Are you running DHCP on your network? There is a good chance that you are. Make sure you’re protected against the exploit in CVE-2021-25217.
DHCP is a critical network component that had a vulnerability publicly reported on the 26th of May, which offered a possible remote exploit opportunity to malicious actors.
According to the report, the flaw is present in versions 4.1-ESV-R1 up to 4.1-ESV-R16, 4.4.0 up to 4.4.2. Previous, lower versions in the 4.0.x and 4.3.x series are also affected but are out of official vendor support.
TuxCare’s Extended Lifecycle Support Team prepared and started delivering patches for this vulnerability for all Linux distributions covered by the service. Patches were made available the same day that the vulnerability was publicly disclosed.
Both the dhcp server, called dhcpd, and the dhcp client, called dhclient, are vulnerable.

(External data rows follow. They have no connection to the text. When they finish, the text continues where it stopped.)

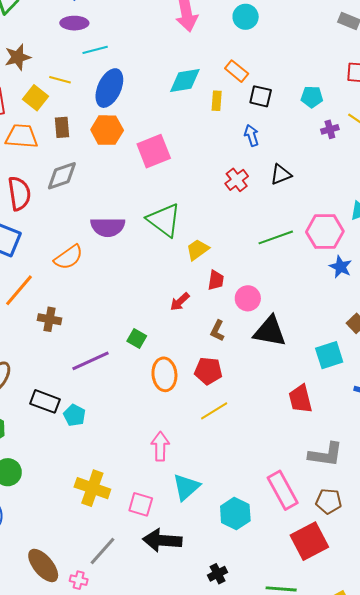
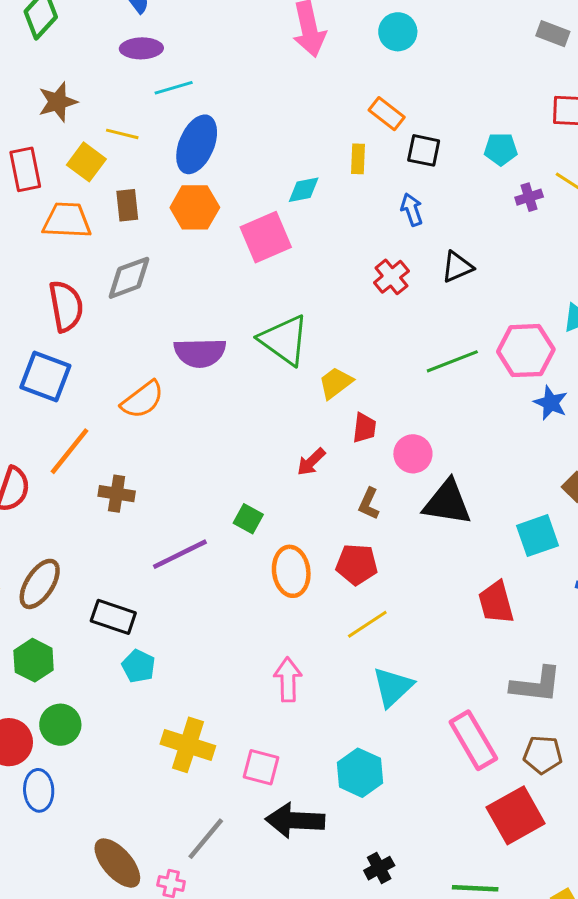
cyan diamond: (185, 81) -> (304, 190), moved, size x0.7
cyan pentagon: (75, 415) -> (139, 666), moved
cyan triangle: (186, 487) -> (393, 687), moved
cyan hexagon: (235, 513) -> (360, 773), moved

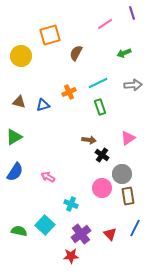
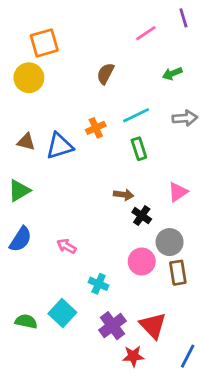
orange square: (50, 35) -> (44, 43), moved
blue triangle: (43, 105) -> (60, 146), size x1.5
blue line: (135, 228) -> (188, 356), moved
red triangle: (110, 234) -> (153, 326), size x1.5
red star: (71, 256) -> (133, 356), moved

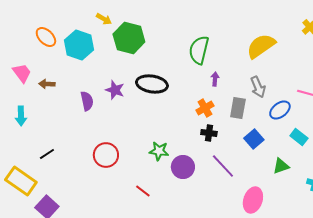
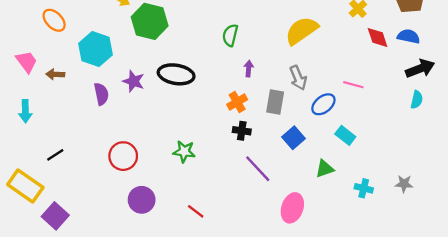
cyan hexagon: (79, 45) -> (96, 49), moved
green semicircle: (199, 50) -> (230, 35), size x0.7
purple circle: (183, 167) -> (142, 200), moved
red line: (143, 191) -> (196, 211), moved

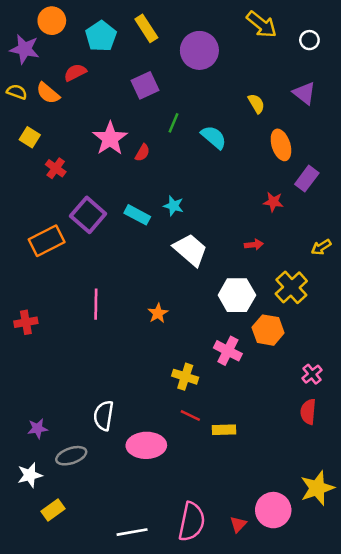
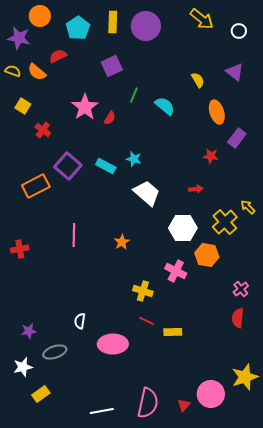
yellow rectangle: (146, 28) -> (113, 22), turned 35
purple circle: (199, 50) -> (146, 26), moved
yellow arrow: (321, 247) -> (248, 207), moved, turned 77
white semicircle: (104, 416) -> (80, 321), size x0.7

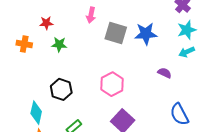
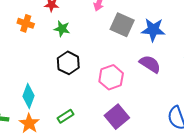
purple semicircle: (165, 73) -> (150, 64), moved, size x1.5
black hexagon: (61, 89) -> (68, 63), moved

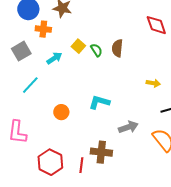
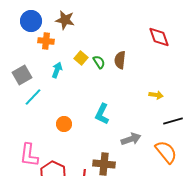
gray square: (21, 51) -> (22, 75), moved
cyan arrow: (54, 58) -> (57, 70), turned -35
cyan L-shape: (99, 102) -> (102, 114), turned -80
pink L-shape: (17, 132) -> (29, 155), moved

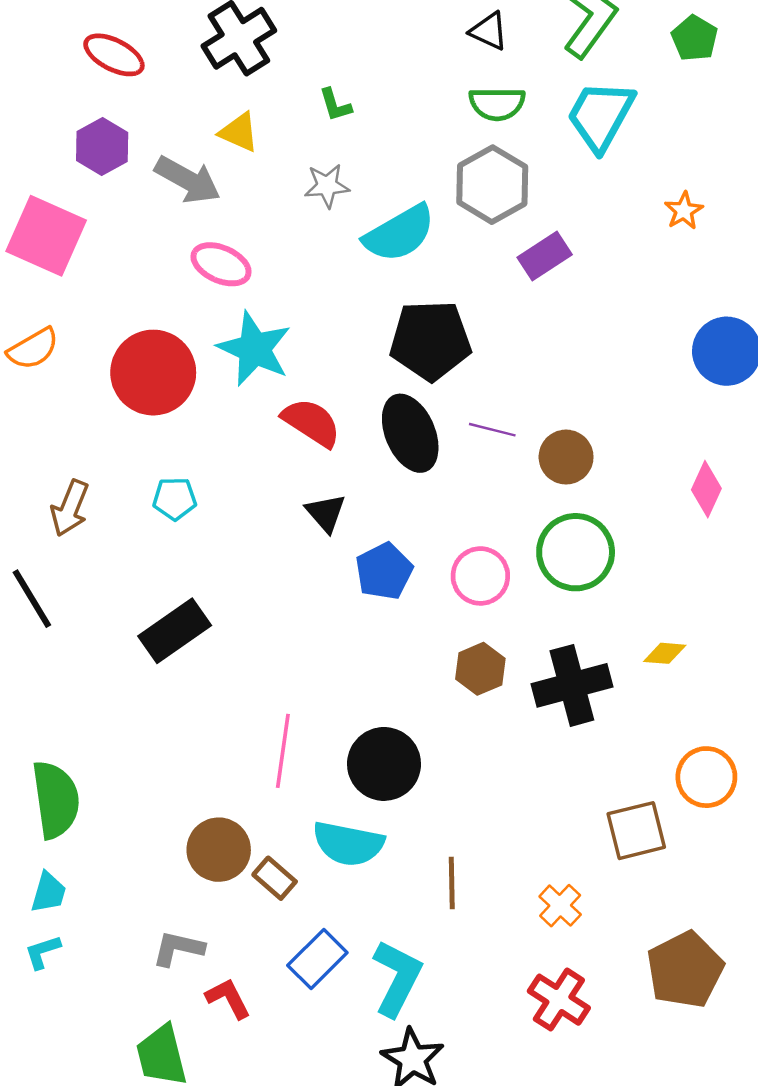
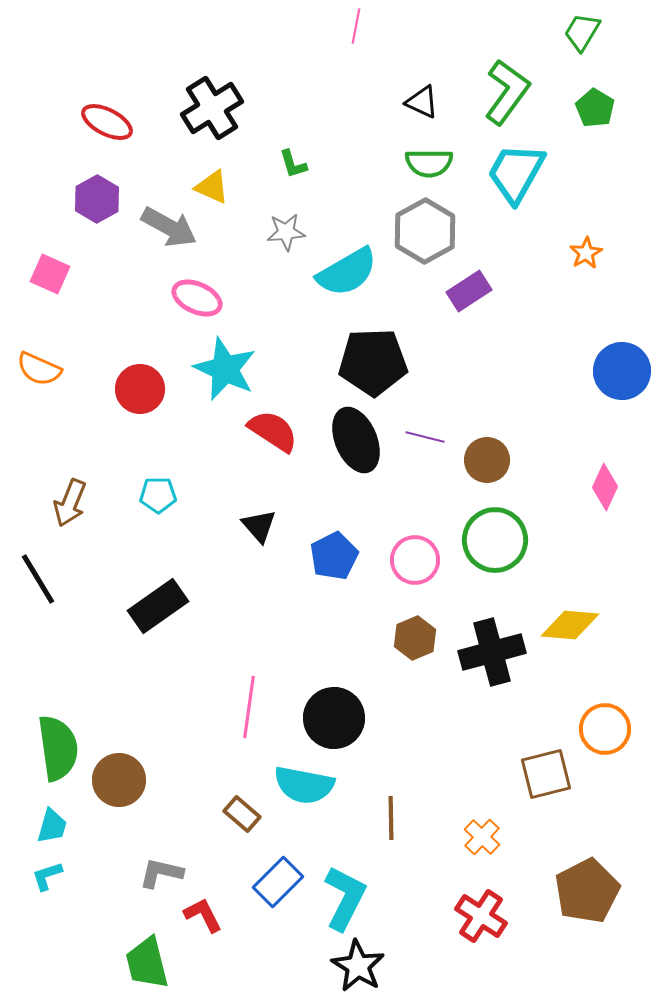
pink square: (46, 236) -> (50, 274), size x0.6
orange semicircle: (33, 349) -> (39, 369), turned 54
red circle: (153, 373) -> (140, 389), size x0.7
black triangle: (326, 513) -> (259, 526), moved
yellow diamond: (665, 653) -> (570, 625), size x1.6
brown circle: (219, 850) -> (119, 780), moved

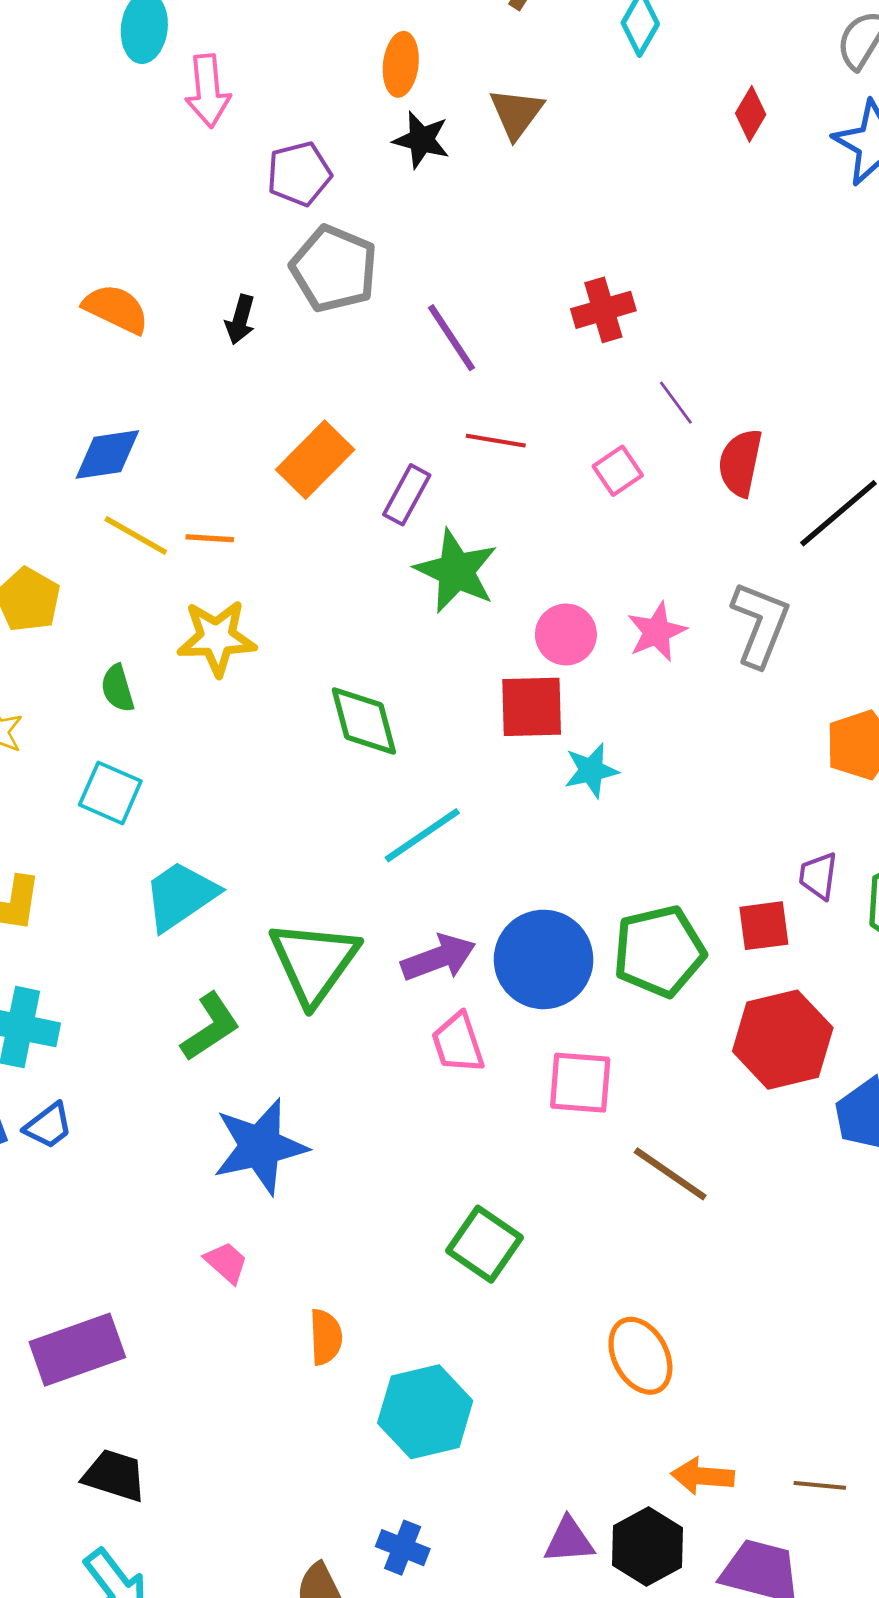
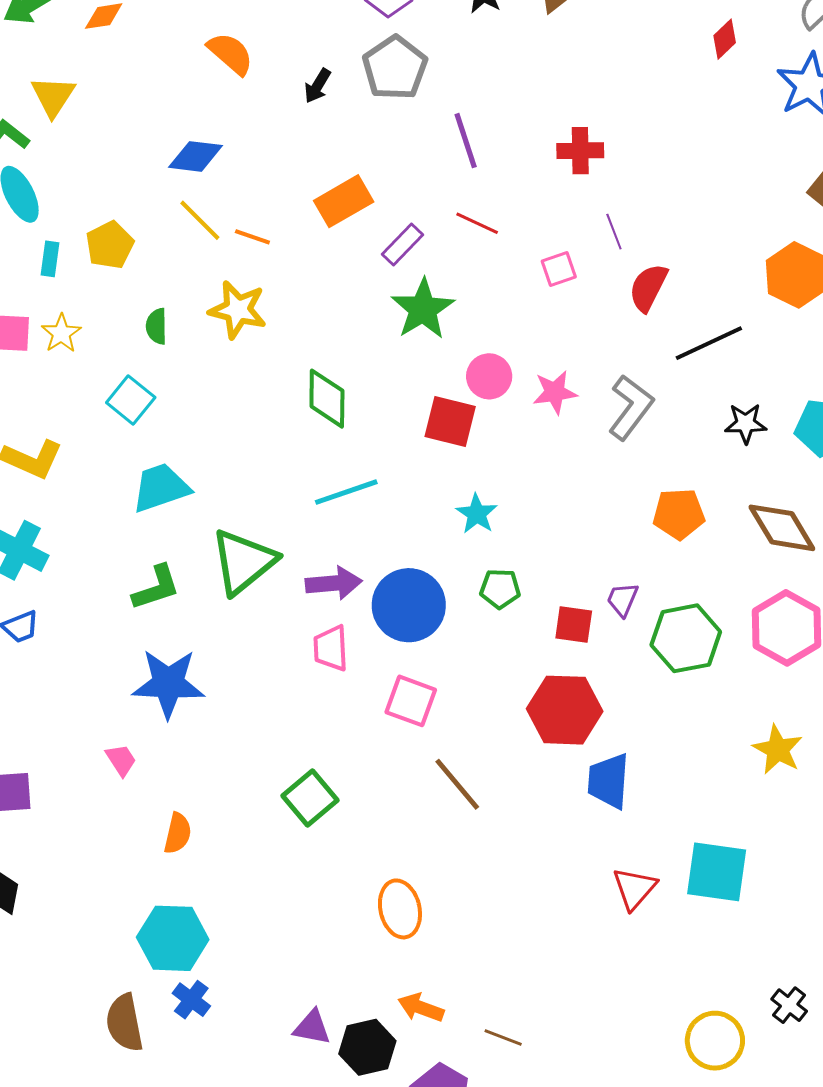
cyan star: (591, 770) -> (477, 514), moved, turned 30
green pentagon: (659, 951) -> (500, 589), moved, size x0.6
cyan hexagon: (425, 1412) -> (173, 938), moved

The code used to read and parse stored leases, a term that describes an IP/MAC address pair that has been assigned by dhcp, contains a flaw. This flaw could be exploited to cause several possible effects like Denial-of-Service of the server, lease deletion which could cause an IP to be reassigned and create an address conflict in the network, or even a dhcp client crash.
The different possible results come from the component being attacked (the server or the client), which specific flags were used when compiling the DHCP code (-fstack-protection-strong), and the architecture used (32 bit or 64 bit).
There are some nuances to the possible outcomes, but none of them significantly improves the situation to a point where this flaw could be ignored. It is advisable to patch or upgrade as soon as possible to reduce the risk. More details can be found on the ISC page for the vulnerability here.
No publicly available exploit code is currently known, but a proof-of-concept has been used privately to test and validate the fixes.